● **What you need to do**:
Only lines containing "household" belong in the answer, each copied from the entries below.

________

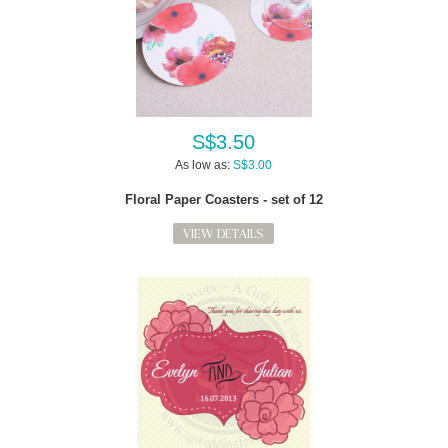
S$3.50
As low as:
S$3.00
Floral Paper Coasters - set of 12
VIEW DETAILS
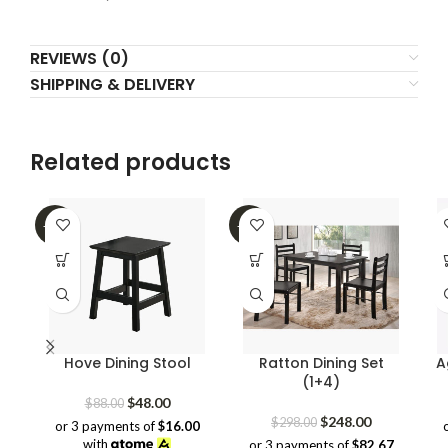
REVIEWS (0)
SHIPPING & DELIVERY
Related products
-45%
-17%
Hove Dining Stool
Ratton Dining Set
A
(1+4)
Original
Current
$
48.00
$
88.00
price
price
Original
Current
$
248.00
$
298.00
or 3 payments of
$16.00
was:
is:
price
price
with
or 3 payments of
$82.67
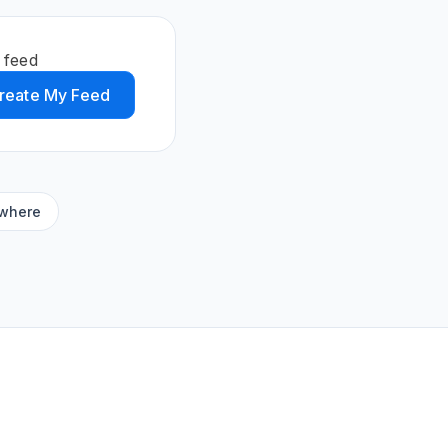
 feed
reate My Feed
ywhere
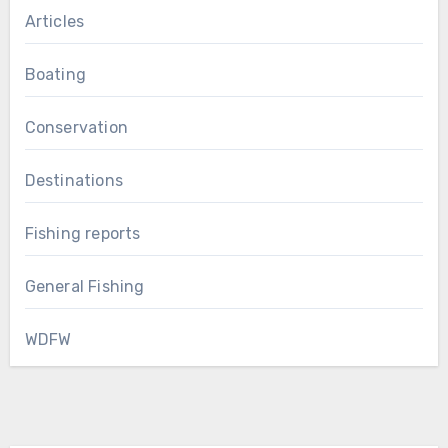
Articles
Boating
Conservation
Destinations
Fishing reports
General Fishing
WDFW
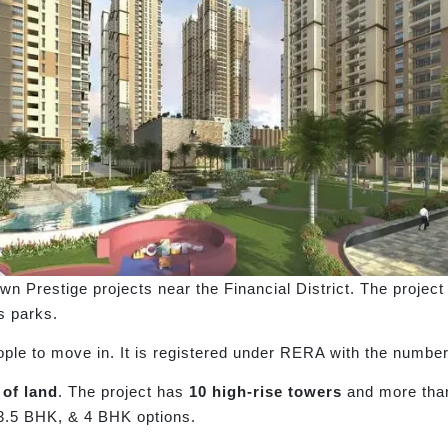
own Prestige projects near the Financial District. The proje
s parks.
ople to move in. It is registered under RERA with the numbe
 of land
. The project has
10 high-rise towers
and more th
3.5 BHK, & 4 BHK options.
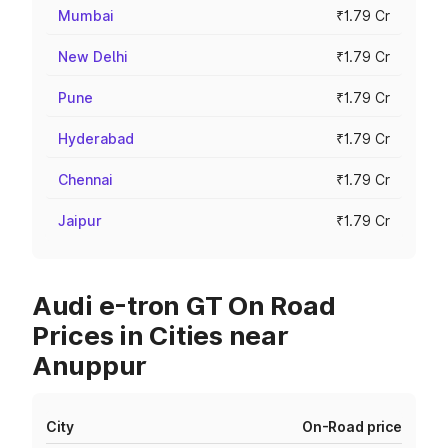
Mumbai
₹1.79 Cr
New Delhi
₹1.79 Cr
Pune
₹1.79 Cr
Hyderabad
₹1.79 Cr
Chennai
₹1.79 Cr
Jaipur
₹1.79 Cr
Audi e-tron GT On Road
Prices in Cities near
Anuppur
City
On-Road price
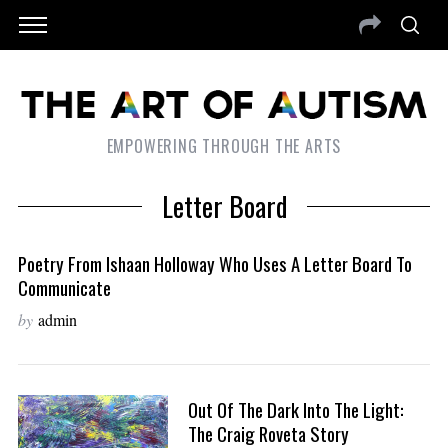
EMPOWERING THROUGH THE ARTS
Letter Board
Poetry From Ishaan Holloway Who Uses A Letter Board To
Communicate
by
admin
Out Of The Dark Into The Light:
The Craig Roveta Story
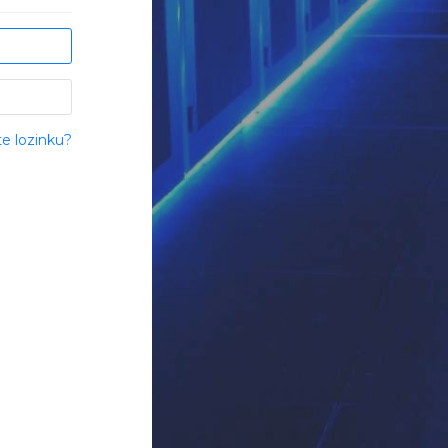
te lozinku?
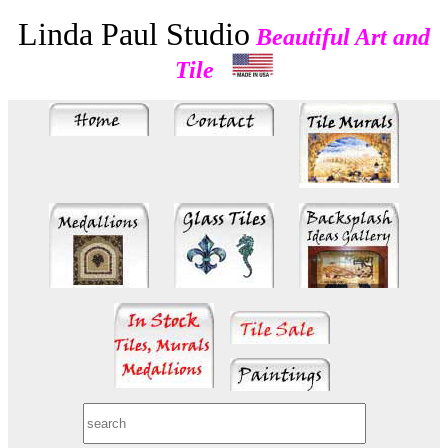
Linda Paul Studio
Beautiful Art and
Tile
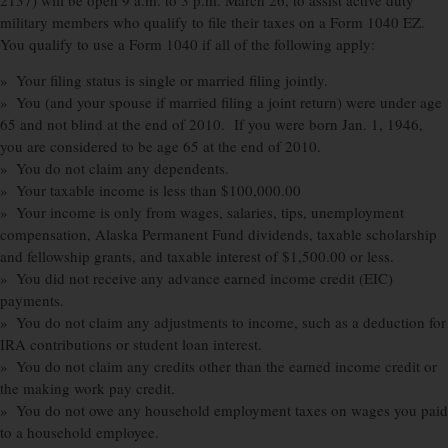
2137) will be open 9 a.m. to 3 p.m. March 26, to assist active duty
military members who qualify to file their taxes on a Form 1040 EZ.
You qualify to use a Form 1040 if all of the following apply:
» Your filing status is single or married filing jointly.
» You (and your spouse if married filing a joint return) were under age
65 and not blind at the end of 2010. If you were born Jan. 1, 1946,
you are considered to be age 65 at the end of 2010.
» You do not claim any dependents.
» Your taxable income is less than $100,000.00
» Your income is only from wages, salaries, tips, unemployment
compensation, Alaska Permanent Fund dividends, taxable scholarship
and fellowship grants, and taxable interest of $1,500.00 or less.
» You did not receive any advance earned income credit (EIC)
payments.
» You do not claim any adjustments to income, such as a deduction for
IRA contributions or student loan interest.
» You do not claim any credits other than the earned income credit or
the making work pay credit.
» You do not owe any household employment taxes on wages you paid
to a household employee.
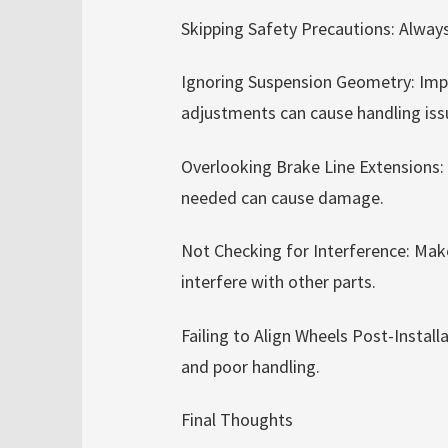
Skipping Safety Precautions: Always
Ignoring Suspension Geometry: Impr
adjustments can cause handling iss
Overlooking Brake Line Extensions:
needed can cause damage.
Not Checking for Interference: Mak
interfere with other parts.
Failing to Align Wheels Post-Instal
and poor handling.
Final Thoughts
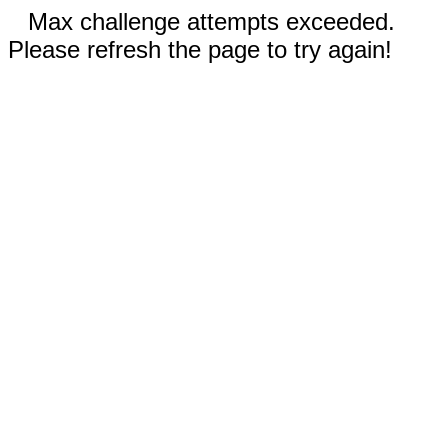
Max challenge attempts exceeded.
Please refresh the page to try again!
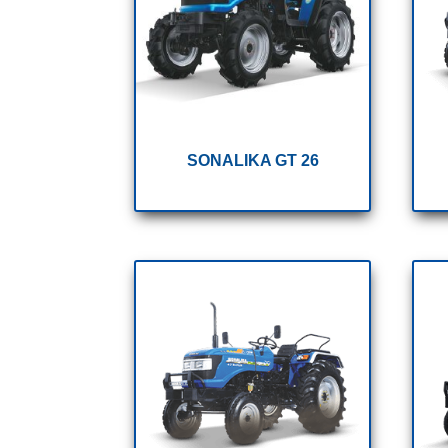
SONALIKA GT 26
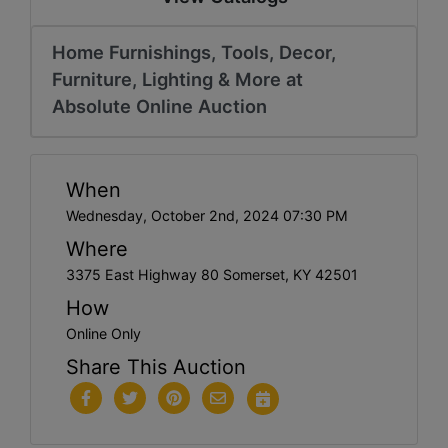
Home Furnishings, Tools, Decor,
Furniture, Lighting & More at
Absolute Online Auction
When
Wednesday, October 2nd, 2024 07:30 PM
Where
3375 East Highway 80 Somerset, KY 42501
How
Online Only
Share This Auction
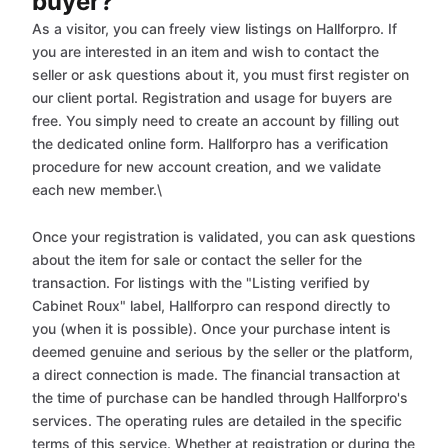
buyer?
As a visitor, you can freely view listings on Hallforpro. If
you are interested in an item and wish to contact the
seller or ask questions about it, you must first register on
our client portal. Registration and usage for buyers are
free. You simply need to create an account by filling out
the dedicated online form. Hallforpro has a verification
procedure for new account creation, and we validate
each new member.\
Once your registration is validated, you can ask questions
about the item for sale or contact the seller for the
transaction. For listings with the "Listing verified by
Cabinet Roux" label, Hallforpro can respond directly to
you (when it is possible). Once your purchase intent is
deemed genuine and serious by the seller or the platform,
a direct connection is made. The financial transaction at
the time of purchase can be handled through Hallforpro's
services. The operating rules are detailed in the specific
terms of this service. Whether at registration or during the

________

● **Answer space**:
» You do not owe any household employment taxes on wages you paid
to a household employee.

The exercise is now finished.